Abstract
Background/Aim: 5-Fluorouracil (5-FU) is an anticancer drug commonly used to treat gastric cancer; however, continuous 5-FU chemotherapy causes drug resistance. Materials and Methods: We established five sublines of 5-FU-resistant AGS gastric cancer cells to investigate changes that may have occurred in the development of 5-FU resistance. Drug resistance to other chemotherapeutic reagents, proliferation, cell-cycle changes, and wound healing ability were assessed for each subline. Results: Retarded cell growth, G0/G1 phase arrest, up-regulation of p57, and down-regulation of cyclin D1 were commonly observed in all five sublines. Resistance to paclitaxel and cisplatin was also observed in most of the sublines. Conclusion: Our data support the notion that G0/G1 arrest due to changes in p57 and cyclin D1 expression may confer drug resistance, while EMT seems non-essential to 5-FU resistance in AGS gastric carcinoma cells.
Gastric cancer (GC) is the fifth most common cancer and causes the third-most cancer-related deaths worldwide (1). GC is associated with lifestyle factors such as Helicobacter pylori infection, unbalanced diet, alcohol consumption, and smoking (2). Radical surgery and chemotherapy are the primary methods of treatment for early GC. Patients with advanced GC who cannot undergo surgery are treated with neoadjuvant chemotherapy, radiotherapy, and molecular-targeted therapies. However, most patients diagnosed with advanced GC show poor overall prognosis even after treatment because of high metastatic potential and poor response to chemotherapy (3, 4).
5-Fluorouracil (5-FU) is an anticancer drug used for many solid tumor types including gastric and colon cancer (5, 6). 5-FU, an analog of uracil, is transported into cells by the same mechanism as uracil. 5-FU inhibits thymidylate synthase, incorporates into RNA and DNA, and induces cell death pathways in rapidly growing cancer cells (7-9).
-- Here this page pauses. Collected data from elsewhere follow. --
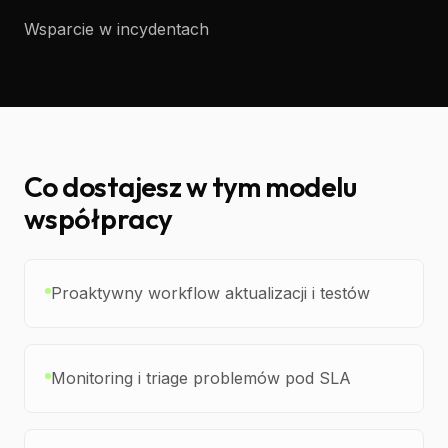
Wsparcie w incydentach
Co dostajesz w tym modelu
współpracy
Proaktywny workflow aktualizacji i testów
Monitoring i triage problemów pod SLA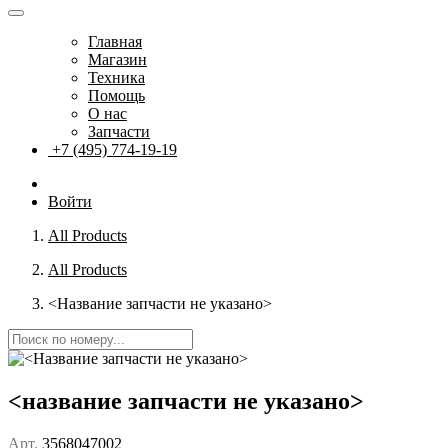
Главная
Магазин
Техника
Помощь
О нас
Запчасти
+7 (495) 774-19-19
Войти
All Products
All Products
<Название запчасти не указано>
<название запчасти не указано>
Арт.
3568047002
However, the response rate to 5-FU-based chemotherapy is lower than 32% in advanced GC (10). This low response rate is mainly due to 5-FU resistance caused by several factors including degradation of 5-FU by dihydropyrimidine dehydrogenase, increased deoxyuridine triphosphatase activity, and overexpression of thymidylate synthase, B-cell lymphoma 2 (BCL2), BCL-XL, and BCL2 family member MCL1 apoptosis regulator proteins (7, 11).
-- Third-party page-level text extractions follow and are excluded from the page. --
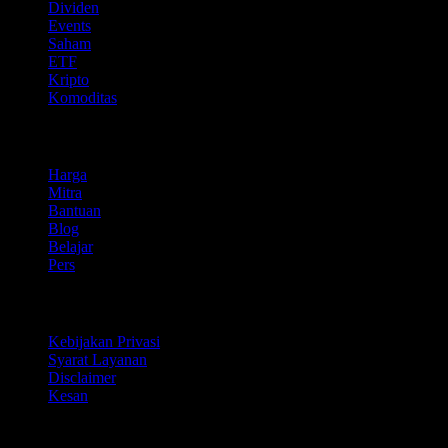
Dividen
Events
Saham
ETF
Kripto
Komoditas
company
Harga
Mitra
Bantuan
Blog
Belajar
Pers
Legal
Kebijakan Privasi
Syarat Layanan
Disclaimer
Kesan
Untuk bisnis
Acquisition of 5-FU resistance and subsequent chemotherapy failure is a common and problematic phenomenon in patients with cancer (12). Previous studies of 5-FU-resistant GC cells showed changes in the pathway of 5-FU metabolism, increased drug transporter protein, and resistance to apoptosis (13, 14). In addition, epithelial to mesenchymal transition (EMT) was observed, similarly to other 5-FU-resistant solid tumors (15, 16). Various drug-resistant cell lines have been established to study strategies for overcoming anticancer drug resistance. However, most studies have used only one resistant cell line rather than comparing multiple cell lines derived simultaneously.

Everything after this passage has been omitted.